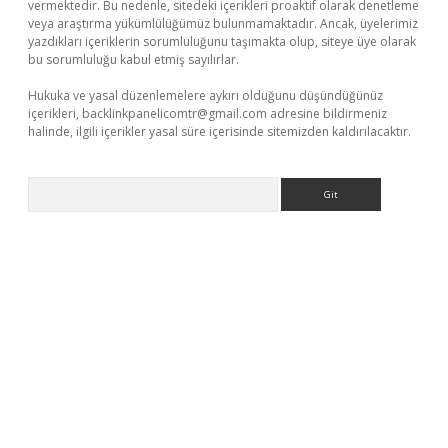
vermektedir. Bu nedenle, sitedeki içerikleri proaktif olarak denetleme
veya araştırma yükümlülüğümüz bulunmamaktadır. Ancak, üyelerimiz
yazdıkları içeriklerin sorumluluğunu taşımakta olup, siteye üye olarak
bu sorumluluğu kabul etmiş sayılırlar.
Hukuka ve yasal düzenlemelere aykırı olduğunu düşündüğünüz
içerikleri,
backlinkpanelicomtr@gmail.com
adresine bildirmeniz
halinde, ilgili içerikler yasal süre içerisinde sitemizden kaldırılacaktır.
Arama
asino giriş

> [What you have to do]:
Print the lines of the entries, exactly, from the one containing "bu sorumluluğu kabul etmiş sayılırlar." down to the final line, and leave out all the others.

> [Your solution]:
bu sorumluluğu kabul etmiş sayılırlar.
Hukuka ve yasal düzenlemelere aykırı olduğunu düşündüğünüz
içerikleri,
backlinkpanelicomtr@gmail.com
adresine bildirmeniz
halinde, ilgili içerikler yasal süre içerisinde sitemizden kaldırılacaktır.
Arama
asino giriş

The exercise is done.